Crowdfunding – kampanie promujące nowe, unikatowe, oryginalne projekty oraz koncepcje, które mogłyby nie mieć szans na realizację w innej formie jak zbiórka funduszy. Trwające kilkadziesiąt dni akcje poszukujące fundatorów to najczęściej start-upowe wizje, potrzebujące środków na masową produkcję i dopracowanie prototypu. Wyroby takie realizują się przeważnie w kilka miesięcy po zebraniu pieniędzy, a kuszą klientów sporo tańszą ceną w zamian za pomoc w finansowaniu. Niekiedy się nie udaje z doprowadzeniem produktu do końca. Wtedy kasa wraca do wspierających (zdarza się jednak inaczej).

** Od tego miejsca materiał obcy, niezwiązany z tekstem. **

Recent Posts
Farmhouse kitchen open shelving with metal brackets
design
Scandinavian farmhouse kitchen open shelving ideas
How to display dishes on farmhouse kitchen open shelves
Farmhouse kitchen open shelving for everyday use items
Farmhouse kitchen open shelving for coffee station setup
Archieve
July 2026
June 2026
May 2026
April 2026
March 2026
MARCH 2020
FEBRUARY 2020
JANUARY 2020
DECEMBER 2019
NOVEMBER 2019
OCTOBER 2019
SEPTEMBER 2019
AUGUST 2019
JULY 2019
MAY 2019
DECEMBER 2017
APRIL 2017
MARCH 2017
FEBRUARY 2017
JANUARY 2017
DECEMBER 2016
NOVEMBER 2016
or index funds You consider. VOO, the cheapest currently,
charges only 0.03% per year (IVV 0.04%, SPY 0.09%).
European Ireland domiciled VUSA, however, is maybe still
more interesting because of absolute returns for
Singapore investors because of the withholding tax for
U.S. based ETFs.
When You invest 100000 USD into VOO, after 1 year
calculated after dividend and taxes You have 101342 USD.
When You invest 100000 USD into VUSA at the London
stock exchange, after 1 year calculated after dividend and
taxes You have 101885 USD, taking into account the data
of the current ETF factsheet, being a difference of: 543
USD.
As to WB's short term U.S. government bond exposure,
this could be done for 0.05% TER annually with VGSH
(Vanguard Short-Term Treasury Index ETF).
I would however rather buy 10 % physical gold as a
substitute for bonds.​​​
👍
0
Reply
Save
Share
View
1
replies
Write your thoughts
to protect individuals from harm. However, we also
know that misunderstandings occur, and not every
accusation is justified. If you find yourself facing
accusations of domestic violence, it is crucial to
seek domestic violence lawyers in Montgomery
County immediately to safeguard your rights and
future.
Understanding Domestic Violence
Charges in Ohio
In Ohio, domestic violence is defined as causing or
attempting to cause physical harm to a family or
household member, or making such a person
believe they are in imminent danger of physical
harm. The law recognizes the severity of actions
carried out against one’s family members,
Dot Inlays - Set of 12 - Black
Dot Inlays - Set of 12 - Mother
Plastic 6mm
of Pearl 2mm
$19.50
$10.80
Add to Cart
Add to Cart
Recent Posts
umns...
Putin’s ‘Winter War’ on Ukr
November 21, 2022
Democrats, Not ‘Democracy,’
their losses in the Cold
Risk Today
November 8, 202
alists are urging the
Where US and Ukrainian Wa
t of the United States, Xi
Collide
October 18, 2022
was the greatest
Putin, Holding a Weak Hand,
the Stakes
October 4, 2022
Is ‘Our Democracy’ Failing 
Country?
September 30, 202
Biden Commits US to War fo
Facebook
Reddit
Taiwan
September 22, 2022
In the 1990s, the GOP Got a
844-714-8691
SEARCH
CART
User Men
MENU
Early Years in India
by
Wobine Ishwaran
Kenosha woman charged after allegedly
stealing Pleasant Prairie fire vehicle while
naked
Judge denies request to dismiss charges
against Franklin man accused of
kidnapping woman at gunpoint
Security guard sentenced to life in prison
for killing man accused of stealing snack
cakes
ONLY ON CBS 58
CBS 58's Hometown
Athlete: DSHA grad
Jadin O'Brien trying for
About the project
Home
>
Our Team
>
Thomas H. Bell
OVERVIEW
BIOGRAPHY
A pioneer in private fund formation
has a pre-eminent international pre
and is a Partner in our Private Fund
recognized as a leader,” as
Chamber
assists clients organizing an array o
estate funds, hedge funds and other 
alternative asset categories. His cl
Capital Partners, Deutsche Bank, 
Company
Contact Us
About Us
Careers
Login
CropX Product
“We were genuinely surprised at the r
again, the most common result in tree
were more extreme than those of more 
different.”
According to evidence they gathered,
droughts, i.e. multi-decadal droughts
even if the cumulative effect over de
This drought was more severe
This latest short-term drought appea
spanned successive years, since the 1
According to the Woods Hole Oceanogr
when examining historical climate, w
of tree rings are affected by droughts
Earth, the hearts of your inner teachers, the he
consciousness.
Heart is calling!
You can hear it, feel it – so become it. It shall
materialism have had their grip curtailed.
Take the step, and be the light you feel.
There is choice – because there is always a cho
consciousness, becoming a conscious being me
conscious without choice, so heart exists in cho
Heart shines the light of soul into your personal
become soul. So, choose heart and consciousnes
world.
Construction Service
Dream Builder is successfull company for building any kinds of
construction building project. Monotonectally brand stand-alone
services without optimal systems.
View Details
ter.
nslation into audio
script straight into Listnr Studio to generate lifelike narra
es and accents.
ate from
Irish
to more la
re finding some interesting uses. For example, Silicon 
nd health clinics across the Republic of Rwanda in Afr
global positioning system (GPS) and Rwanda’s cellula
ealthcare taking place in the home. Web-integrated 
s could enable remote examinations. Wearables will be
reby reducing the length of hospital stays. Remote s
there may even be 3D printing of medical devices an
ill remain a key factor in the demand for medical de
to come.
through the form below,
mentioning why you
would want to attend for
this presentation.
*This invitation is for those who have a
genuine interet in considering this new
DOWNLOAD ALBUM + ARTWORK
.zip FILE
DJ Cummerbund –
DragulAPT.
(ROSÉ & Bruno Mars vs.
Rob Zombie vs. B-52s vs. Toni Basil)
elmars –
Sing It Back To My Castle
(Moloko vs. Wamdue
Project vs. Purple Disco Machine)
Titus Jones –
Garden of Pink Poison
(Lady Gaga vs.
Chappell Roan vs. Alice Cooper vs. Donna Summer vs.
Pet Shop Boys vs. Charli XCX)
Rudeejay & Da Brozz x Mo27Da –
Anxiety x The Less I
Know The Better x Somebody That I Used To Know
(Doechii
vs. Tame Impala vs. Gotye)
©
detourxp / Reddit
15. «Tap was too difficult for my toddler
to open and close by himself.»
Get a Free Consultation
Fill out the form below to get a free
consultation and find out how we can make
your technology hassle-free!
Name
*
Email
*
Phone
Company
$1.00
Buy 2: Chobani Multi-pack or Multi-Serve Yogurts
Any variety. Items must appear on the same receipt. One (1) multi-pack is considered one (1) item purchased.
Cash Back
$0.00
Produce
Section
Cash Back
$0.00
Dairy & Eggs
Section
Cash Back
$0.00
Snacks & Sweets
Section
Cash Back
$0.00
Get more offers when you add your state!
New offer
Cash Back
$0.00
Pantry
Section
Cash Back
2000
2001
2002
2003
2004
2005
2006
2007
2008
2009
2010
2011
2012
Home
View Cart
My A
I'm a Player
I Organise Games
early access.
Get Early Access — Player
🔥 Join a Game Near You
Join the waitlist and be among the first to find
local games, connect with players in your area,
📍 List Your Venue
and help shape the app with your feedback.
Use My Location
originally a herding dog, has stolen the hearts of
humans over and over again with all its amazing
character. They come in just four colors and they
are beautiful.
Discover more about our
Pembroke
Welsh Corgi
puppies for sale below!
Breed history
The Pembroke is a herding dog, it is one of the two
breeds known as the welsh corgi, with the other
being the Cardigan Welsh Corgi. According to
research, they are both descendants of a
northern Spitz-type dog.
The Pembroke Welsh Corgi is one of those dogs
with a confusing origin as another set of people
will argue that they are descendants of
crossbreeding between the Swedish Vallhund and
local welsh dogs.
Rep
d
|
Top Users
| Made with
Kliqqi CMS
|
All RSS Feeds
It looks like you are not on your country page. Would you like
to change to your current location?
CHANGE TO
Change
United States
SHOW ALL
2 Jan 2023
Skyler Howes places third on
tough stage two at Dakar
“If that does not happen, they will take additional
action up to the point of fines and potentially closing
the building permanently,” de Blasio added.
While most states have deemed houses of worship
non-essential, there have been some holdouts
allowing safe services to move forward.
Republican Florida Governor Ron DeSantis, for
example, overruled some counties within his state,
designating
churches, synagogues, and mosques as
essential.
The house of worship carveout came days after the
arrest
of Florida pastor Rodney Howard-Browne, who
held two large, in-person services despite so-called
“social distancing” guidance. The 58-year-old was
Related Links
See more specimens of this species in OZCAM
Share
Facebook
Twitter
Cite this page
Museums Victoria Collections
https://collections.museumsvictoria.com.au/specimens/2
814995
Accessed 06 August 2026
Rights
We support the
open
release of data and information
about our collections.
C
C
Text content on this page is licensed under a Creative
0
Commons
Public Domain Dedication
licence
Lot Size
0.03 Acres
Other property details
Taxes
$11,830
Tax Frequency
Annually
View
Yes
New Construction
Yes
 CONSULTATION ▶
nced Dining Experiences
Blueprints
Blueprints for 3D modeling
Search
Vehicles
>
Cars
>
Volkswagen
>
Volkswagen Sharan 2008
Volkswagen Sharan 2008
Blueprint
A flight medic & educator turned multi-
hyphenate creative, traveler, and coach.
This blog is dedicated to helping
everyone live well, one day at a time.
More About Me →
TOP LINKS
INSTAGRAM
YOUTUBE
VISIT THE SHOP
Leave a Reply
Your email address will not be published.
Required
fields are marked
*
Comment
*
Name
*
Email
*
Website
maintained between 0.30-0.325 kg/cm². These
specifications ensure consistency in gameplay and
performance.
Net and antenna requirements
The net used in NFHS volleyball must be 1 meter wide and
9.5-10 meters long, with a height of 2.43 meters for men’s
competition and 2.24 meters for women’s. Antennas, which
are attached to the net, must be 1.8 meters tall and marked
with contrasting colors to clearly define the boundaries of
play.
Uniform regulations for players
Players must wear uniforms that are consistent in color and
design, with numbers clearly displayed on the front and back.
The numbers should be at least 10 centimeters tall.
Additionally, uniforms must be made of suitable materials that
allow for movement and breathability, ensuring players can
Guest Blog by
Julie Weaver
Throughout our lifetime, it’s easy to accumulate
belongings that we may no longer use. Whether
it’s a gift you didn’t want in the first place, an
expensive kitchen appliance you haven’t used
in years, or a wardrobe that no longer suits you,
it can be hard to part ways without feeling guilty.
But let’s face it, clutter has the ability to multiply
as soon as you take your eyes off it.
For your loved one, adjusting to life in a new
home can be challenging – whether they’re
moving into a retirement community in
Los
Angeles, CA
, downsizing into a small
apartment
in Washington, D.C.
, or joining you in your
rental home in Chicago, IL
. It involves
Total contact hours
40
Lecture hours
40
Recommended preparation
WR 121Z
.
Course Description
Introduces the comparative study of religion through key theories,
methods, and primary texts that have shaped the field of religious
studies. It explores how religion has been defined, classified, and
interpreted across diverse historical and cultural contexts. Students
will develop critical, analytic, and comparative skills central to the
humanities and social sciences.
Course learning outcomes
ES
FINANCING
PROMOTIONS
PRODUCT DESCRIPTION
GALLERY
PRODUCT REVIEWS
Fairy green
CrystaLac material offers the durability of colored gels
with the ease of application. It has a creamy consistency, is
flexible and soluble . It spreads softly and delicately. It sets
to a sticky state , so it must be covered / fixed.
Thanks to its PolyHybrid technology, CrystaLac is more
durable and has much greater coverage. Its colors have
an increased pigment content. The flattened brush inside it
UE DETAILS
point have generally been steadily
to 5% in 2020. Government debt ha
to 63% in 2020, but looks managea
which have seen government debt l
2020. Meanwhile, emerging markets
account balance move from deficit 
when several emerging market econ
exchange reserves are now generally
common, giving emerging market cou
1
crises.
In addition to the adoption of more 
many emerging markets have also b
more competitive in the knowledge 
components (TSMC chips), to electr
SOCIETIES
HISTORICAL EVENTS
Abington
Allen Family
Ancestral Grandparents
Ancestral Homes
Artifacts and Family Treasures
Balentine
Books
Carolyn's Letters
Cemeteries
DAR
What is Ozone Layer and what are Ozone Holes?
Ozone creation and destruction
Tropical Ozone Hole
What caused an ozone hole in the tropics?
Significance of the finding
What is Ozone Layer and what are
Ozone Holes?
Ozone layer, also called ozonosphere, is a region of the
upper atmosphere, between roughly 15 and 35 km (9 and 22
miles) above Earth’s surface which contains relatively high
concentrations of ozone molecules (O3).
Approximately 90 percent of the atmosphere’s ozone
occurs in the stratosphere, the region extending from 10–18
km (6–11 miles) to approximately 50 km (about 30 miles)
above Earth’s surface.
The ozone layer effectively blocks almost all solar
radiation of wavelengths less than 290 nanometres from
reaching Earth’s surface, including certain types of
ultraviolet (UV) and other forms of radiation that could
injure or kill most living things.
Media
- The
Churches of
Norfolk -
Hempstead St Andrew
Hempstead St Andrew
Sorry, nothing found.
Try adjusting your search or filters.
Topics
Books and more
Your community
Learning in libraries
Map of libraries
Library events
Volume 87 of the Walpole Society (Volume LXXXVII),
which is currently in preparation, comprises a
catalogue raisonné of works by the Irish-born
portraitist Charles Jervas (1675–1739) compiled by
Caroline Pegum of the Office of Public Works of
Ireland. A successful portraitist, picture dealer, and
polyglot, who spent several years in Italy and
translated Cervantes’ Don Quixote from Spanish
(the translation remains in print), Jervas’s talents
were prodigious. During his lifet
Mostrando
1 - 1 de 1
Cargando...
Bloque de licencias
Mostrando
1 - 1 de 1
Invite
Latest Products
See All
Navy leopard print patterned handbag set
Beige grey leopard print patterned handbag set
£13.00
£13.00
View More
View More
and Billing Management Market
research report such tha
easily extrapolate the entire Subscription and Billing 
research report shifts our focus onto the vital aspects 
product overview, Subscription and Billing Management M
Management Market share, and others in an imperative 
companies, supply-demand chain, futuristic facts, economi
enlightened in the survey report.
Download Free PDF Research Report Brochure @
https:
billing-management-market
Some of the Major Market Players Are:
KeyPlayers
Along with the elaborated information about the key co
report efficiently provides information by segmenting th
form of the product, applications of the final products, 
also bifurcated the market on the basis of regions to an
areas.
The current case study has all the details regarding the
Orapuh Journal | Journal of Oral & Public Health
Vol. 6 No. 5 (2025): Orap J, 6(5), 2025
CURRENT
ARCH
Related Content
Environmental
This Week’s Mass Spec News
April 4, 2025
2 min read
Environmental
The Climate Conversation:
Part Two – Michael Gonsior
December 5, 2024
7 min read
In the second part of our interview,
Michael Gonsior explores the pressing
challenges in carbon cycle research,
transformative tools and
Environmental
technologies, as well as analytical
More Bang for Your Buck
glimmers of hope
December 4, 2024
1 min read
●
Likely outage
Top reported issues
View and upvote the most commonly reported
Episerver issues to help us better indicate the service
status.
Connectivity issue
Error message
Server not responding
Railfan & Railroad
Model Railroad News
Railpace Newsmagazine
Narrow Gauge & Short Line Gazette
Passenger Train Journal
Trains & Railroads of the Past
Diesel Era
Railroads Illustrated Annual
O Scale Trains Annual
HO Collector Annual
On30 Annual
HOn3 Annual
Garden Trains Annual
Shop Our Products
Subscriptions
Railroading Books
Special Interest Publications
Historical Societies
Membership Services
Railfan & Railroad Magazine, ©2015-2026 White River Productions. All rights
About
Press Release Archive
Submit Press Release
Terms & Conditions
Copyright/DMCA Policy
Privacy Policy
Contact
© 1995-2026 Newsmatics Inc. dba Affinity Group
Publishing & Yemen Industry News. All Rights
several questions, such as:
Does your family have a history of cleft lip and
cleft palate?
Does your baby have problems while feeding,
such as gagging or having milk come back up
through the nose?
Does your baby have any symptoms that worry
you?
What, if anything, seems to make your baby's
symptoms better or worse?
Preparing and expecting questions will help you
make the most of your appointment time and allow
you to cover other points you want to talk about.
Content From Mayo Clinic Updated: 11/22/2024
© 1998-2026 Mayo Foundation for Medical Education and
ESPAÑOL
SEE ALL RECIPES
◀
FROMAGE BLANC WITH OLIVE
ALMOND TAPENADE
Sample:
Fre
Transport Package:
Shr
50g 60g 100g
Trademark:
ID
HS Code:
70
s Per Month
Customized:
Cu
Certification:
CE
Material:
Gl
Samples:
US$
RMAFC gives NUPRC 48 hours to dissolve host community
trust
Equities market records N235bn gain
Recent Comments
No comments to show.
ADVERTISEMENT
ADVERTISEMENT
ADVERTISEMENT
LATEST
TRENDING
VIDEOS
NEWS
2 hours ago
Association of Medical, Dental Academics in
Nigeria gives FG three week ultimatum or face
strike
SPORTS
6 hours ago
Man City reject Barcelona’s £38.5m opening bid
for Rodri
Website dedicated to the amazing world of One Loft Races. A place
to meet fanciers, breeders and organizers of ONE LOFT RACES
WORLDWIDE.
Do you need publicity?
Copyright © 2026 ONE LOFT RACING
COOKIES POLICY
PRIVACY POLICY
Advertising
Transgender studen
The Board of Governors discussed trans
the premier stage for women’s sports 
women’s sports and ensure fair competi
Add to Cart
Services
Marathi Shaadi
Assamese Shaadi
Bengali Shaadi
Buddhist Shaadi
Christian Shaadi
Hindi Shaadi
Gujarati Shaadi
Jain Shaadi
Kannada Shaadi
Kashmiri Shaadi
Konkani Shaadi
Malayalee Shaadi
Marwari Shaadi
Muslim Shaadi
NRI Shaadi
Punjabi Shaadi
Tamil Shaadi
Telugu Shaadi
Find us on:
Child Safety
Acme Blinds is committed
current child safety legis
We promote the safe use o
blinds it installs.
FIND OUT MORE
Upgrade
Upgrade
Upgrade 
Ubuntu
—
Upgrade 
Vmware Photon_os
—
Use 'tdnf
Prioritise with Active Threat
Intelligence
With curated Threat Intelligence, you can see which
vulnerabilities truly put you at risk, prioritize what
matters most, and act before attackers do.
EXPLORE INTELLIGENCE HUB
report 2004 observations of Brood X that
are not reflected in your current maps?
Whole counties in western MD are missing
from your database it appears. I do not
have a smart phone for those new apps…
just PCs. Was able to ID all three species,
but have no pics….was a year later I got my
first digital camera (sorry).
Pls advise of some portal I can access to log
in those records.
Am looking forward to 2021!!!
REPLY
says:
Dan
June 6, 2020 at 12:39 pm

1. Circuband iQ – smart siłownia [fitness]

Najczęściej w śledzeniu treningu pomagają nam ubieralne trackery aktywności. Monitoring zbieranych danych może być dokładniejszy, gdy odczyty są analizowane bezpośrednio z maszyny do ćwiczeń. Circuband iQ to propozycja sprzętu z czujnikami, który łączy się z aplikacją mobilną oraz platformą do prowadzenia profilu. Wciąż jest to bardzo mobilne rozwiązanie, ponieważ sensory są zintegrowane z rozciągliwym materiałem. W bazie jest sporo programów treningowych, dzięki czemu można rejestrować konkretne zestawy ćwiczeń. Można też wykorzystać wyrób na siłowni, ale trzeba umiejętnie połączyć go z dostępnymi tam urządzeniami.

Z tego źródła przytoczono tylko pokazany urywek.